Аркадий Бабченко - Война
Наигравшись, выглядываем в бойницы. Снаружи все гораздо хуже, чем внутри, фишка выбрана очень неграмотно. Мы заперты в тридцатиметровом пространстве двора и не видим, что творится за ним; слева – забор, справа – сады, прямо перед нами – соседский дом. Подходи в полный рост и расстреливай нас как угодно, обзора нет никакого. Лишь левее в открытую створку ворот виден кусок улицы и окно дома, стоящего наискосок на противоположной стороне.

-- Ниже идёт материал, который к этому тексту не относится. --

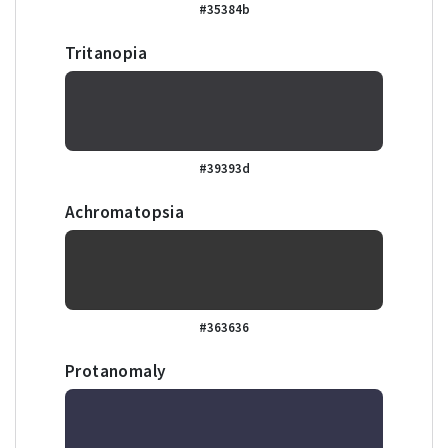
#35384b
Tritanopia
#39393d
Achromatopsia
#363636
Protanomaly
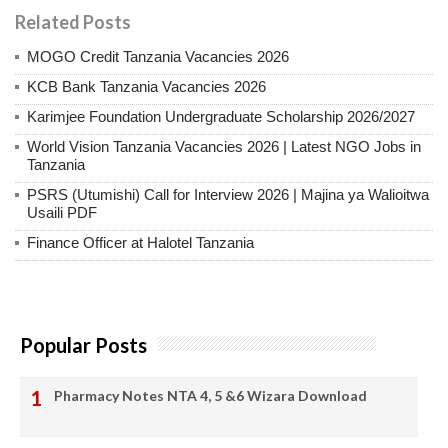
Related Posts
MOGO Credit Tanzania Vacancies 2026
KCB Bank Tanzania Vacancies 2026
Karimjee Foundation Undergraduate Scholarship 2026/2027
World Vision Tanzania Vacancies 2026 | Latest NGO Jobs in
Tanzania
PSRS (Utumishi) Call for Interview 2026 | Majina ya Walioitwa
Usaili PDF
Finance Officer at Halotel Tanzania
Popular Posts
Pharmacy Notes NTA 4, 5 &6 Wizara Download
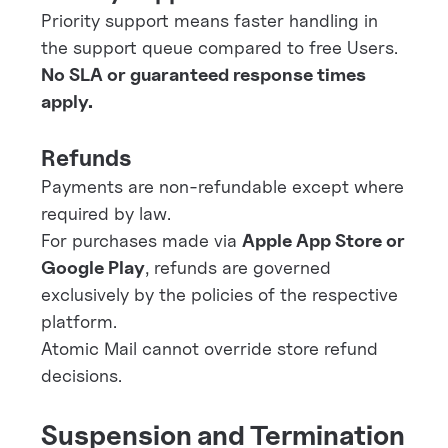
Priority support means faster handling in
the support queue compared to free Users.
No SLA or guaranteed response times
apply.
Refunds
Payments are non-refundable except where
required by law.
For purchases made via
Apple App Store or
Google Play
, refunds are governed
exclusively by the policies of the respective
platform.
Atomic Mail cannot override store refund
decisions.
Suspension and Termination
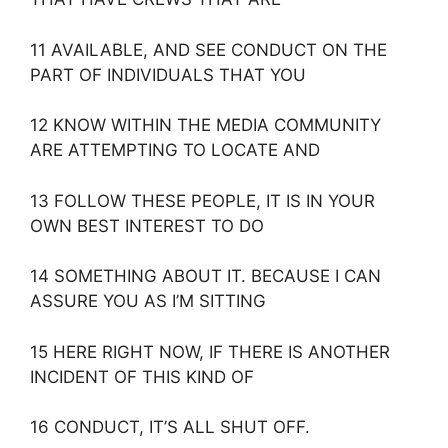
11 AVAILABLE, AND SEE CONDUCT ON THE
PART OF INDIVIDUALS THAT YOU
12 KNOW WITHIN THE MEDIA COMMUNITY
ARE ATTEMPTING TO LOCATE AND
13 FOLLOW THESE PEOPLE, IT IS IN YOUR
OWN BEST INTEREST TO DO
14 SOMETHING ABOUT IT. BECAUSE I CAN
ASSURE YOU AS I’M SITTING
15 HERE RIGHT NOW, IF THERE IS ANOTHER
INCIDENT OF THIS KIND OF
16 CONDUCT, IT’S ALL SHUT OFF.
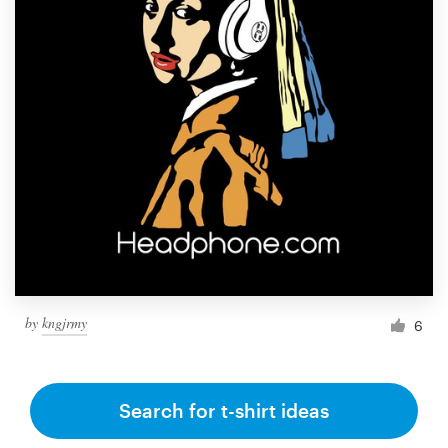
by
kngjrmy
6
Search for t-shirt ideas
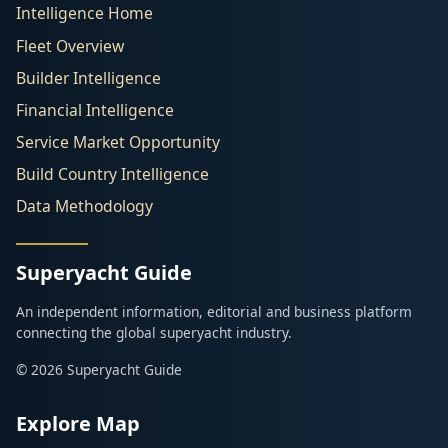
Intelligence Home
Fleet Overview
Builder Intelligence
Financial Intelligence
Service Market Opportunity
Build Country Intelligence
Data Methodology
Superyacht Guide
An independent information, editorial and business platform
connecting the global superyacht industry.
© 2026 Superyacht Guide
Explore Map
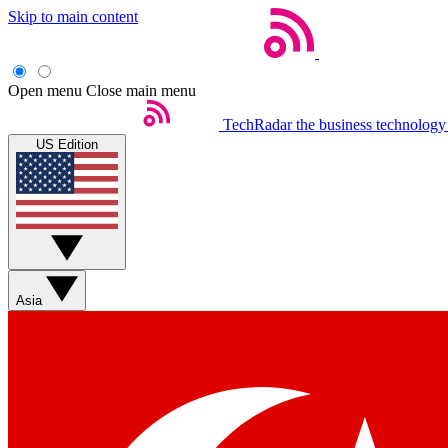
Skip to main content
Open menu
Close main menu
TechRadar
the business technology
US Edition
Asia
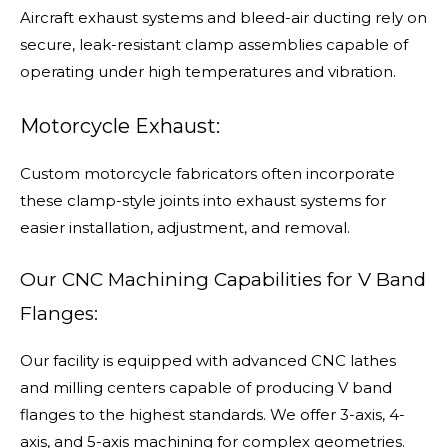
Aircraft exhaust systems and bleed-air ducting rely on
secure, leak-resistant clamp assemblies capable of
operating under high temperatures and vibration.
Motorcycle Exhaust:
Custom motorcycle fabricators often incorporate
these clamp-style joints into exhaust systems for
easier installation, adjustment, and removal.
Our CNC Machining Capabilities for V Band
Flanges:
Our facility is equipped with advanced CNC lathes
and milling centers capable of producing V band
flanges to the highest standards. We offer 3-axis, 4-
axis, and 5-axis machining for complex geometries.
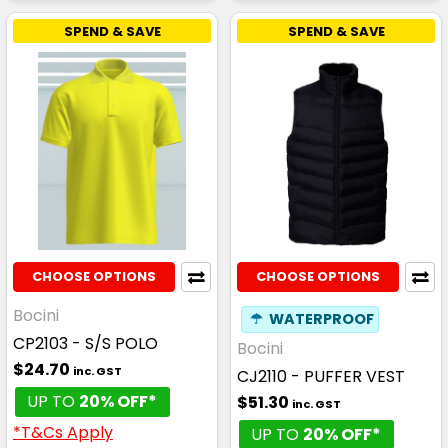
SPEND & SAVE
SPEND & SAVE
CHOOSE OPTIONS
CHOOSE OPTIONS
Bocini
☂
WATERPROOF
CP2103 - S/S POLO
Bocini
$24.70
inc. GST
CJ2110 - PUFFER VEST
UP TO
20% OFF*
$51.30
inc. GST
*T&Cs Apply
UP TO
20% OFF*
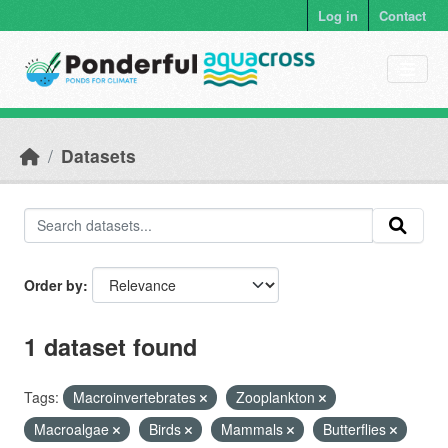
Skip to main content
Log in
Contact
Datasets
Order by
1 dataset found
Tags:
Macroinvertebrates
Zooplankton
Macroalgae
Birds
Mammals
Butterflies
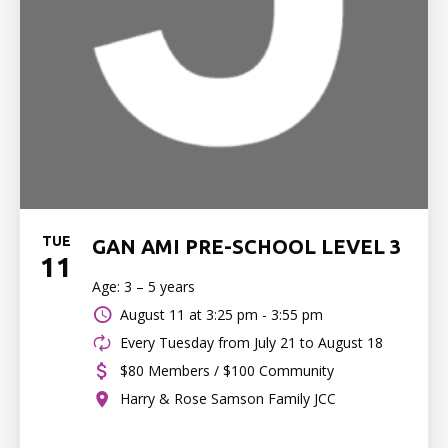
TUE
GAN AMI PRE-SCHOOL LEVEL 3
11
Age: 3 – 5 years
August 11 at
3:25 pm - 3:55 pm
Every Tuesday from July 21 to August 18
$80 Members / $100 Community
Harry & Rose Samson Family JCC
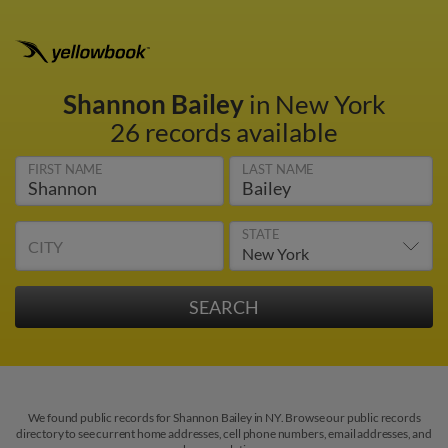
Shannon Bailey
in New York
26 records available
FIRST NAME
LAST NAME
STATE
CITY
We found public records for Shannon Bailey in NY. Browse our public records
directory to see current home addresses, cell phone numbers, email addresses, and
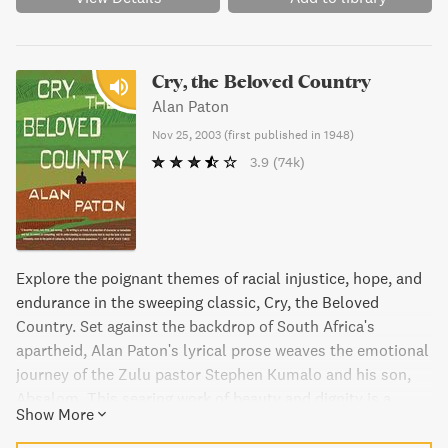
Cry, the Beloved Country
Alan Paton
Nov 25, 2003
(
first published in 1948
)
3.9
(74k)
Explore the poignant themes of racial injustice, hope, and
endurance in the sweeping classic, Cry, the Beloved
Country. Set against the backdrop of South Africa's
apartheid, Alan Paton's lyrical prose weaves the emotional
journey of the Zulu pastor Stephen Kumalo and his son,
Absalom. This searing work of beauty and dignity is a
Show More
unique harmony of statesmanship, poetry, and novel
writing that will move you to your core.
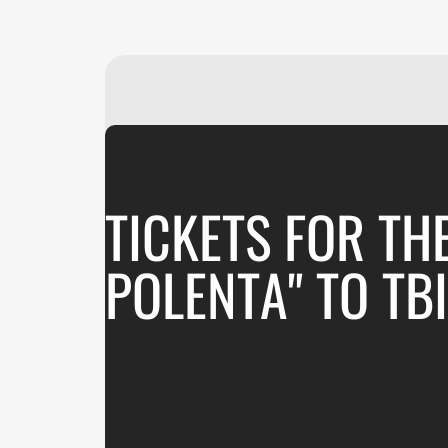
TICKETS FOR TH
POLENTA" TO TBI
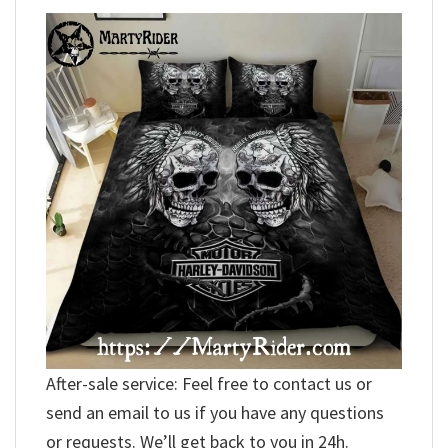
After-sale service: Feel free to contact us or
send an email to us if you have any questions
or requests. We’ll get back to you in 24h.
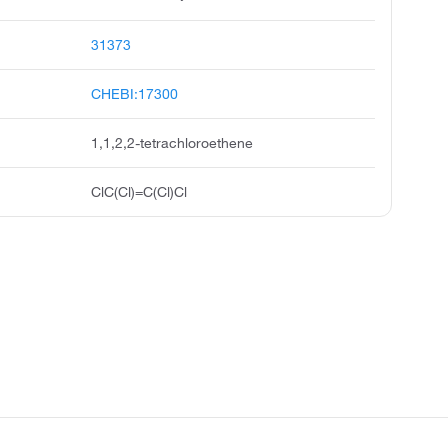
31373
CHEBI:17300
1,1,2,2-tetrachloroethene
ClC(Cl)=C(Cl)Cl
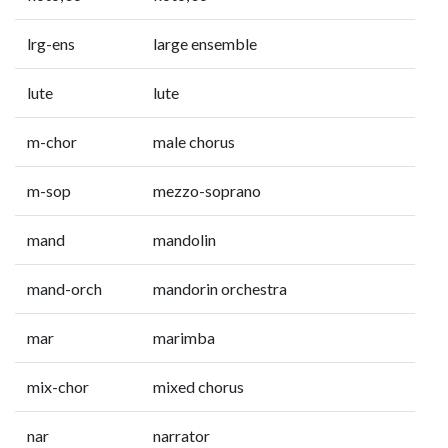
lrg-ens
large ensemble
lute
lute
m-chor
male chorus
m-sop
mezzo-soprano
mand
mandolin
mand-orch
mandorin orchestra
mar
marimba
mix-chor
mixed chorus
nar
narrator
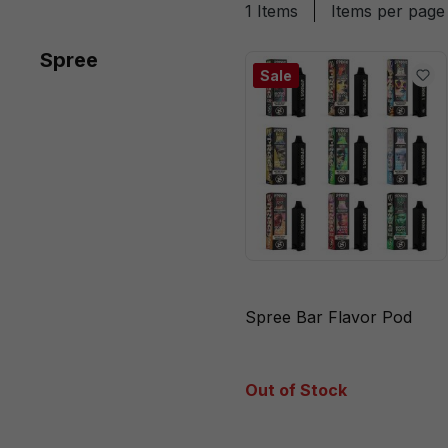
1 Items
Items per page
Spree
Sale
Spree Bar Flavor Pod
Out of Stock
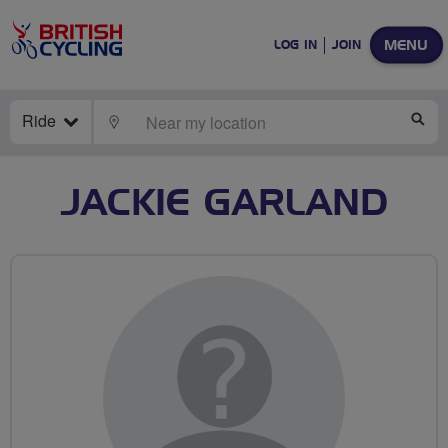
MENU
LOG IN
JOIN
Ride
LOCATE
SE
JACKIE GARLAND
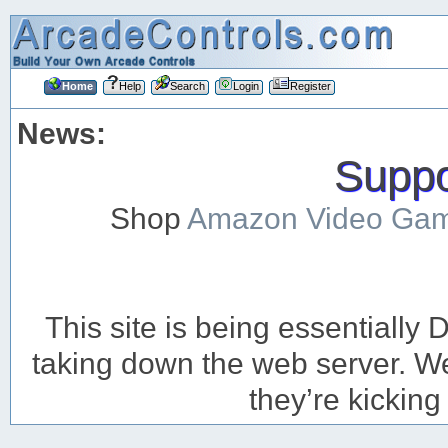
Home
Help
Search
Login
Register
News:
Suppor
Shop
Amazon Video Ga
This site is being essentiall
taking down the web server. We’
they’re kicking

По уму фишку надо было выставлять как раз в том доме. Если один пулемет оставить здесь, а один перенести туда, ни одна сволочь не проскочит. Говорю об этом Юрке. Он глядит на дом, прикидывает расстояние, отделяющее его от нас, переводит взгляд на пулеметы и неожиданно отвечает, что фишка выбрана просто отлично. Я с недоумением смотрю на него. В лице Юрки отчетливо читается боязнь, видно, что он не испытывает ни малейшего желания пробираться ночью в тот дом, полтора часа сидеть одному, отрезанному от всего взвода, а потом ползти назад. К тому же, если начнется заварушка, вернуться будет уже невозможно: тридцать метров под огнем – это очень много, придется ему отстреливаться в одиночку, вызывая весь огонь на себя.
Юрка понимает, что я почувствовал его боязнь, и начинает бормотать: там-де придется сидеть на голом полу в холоде, а здесь такие мягкие удобные кресла, обзор более-менее сносный, да и ребята рядом. Зачем туда соваться? Что ж, значит, остаемся на этой неумной, зато комфортабельной фишке, один я тоже туда не полезу.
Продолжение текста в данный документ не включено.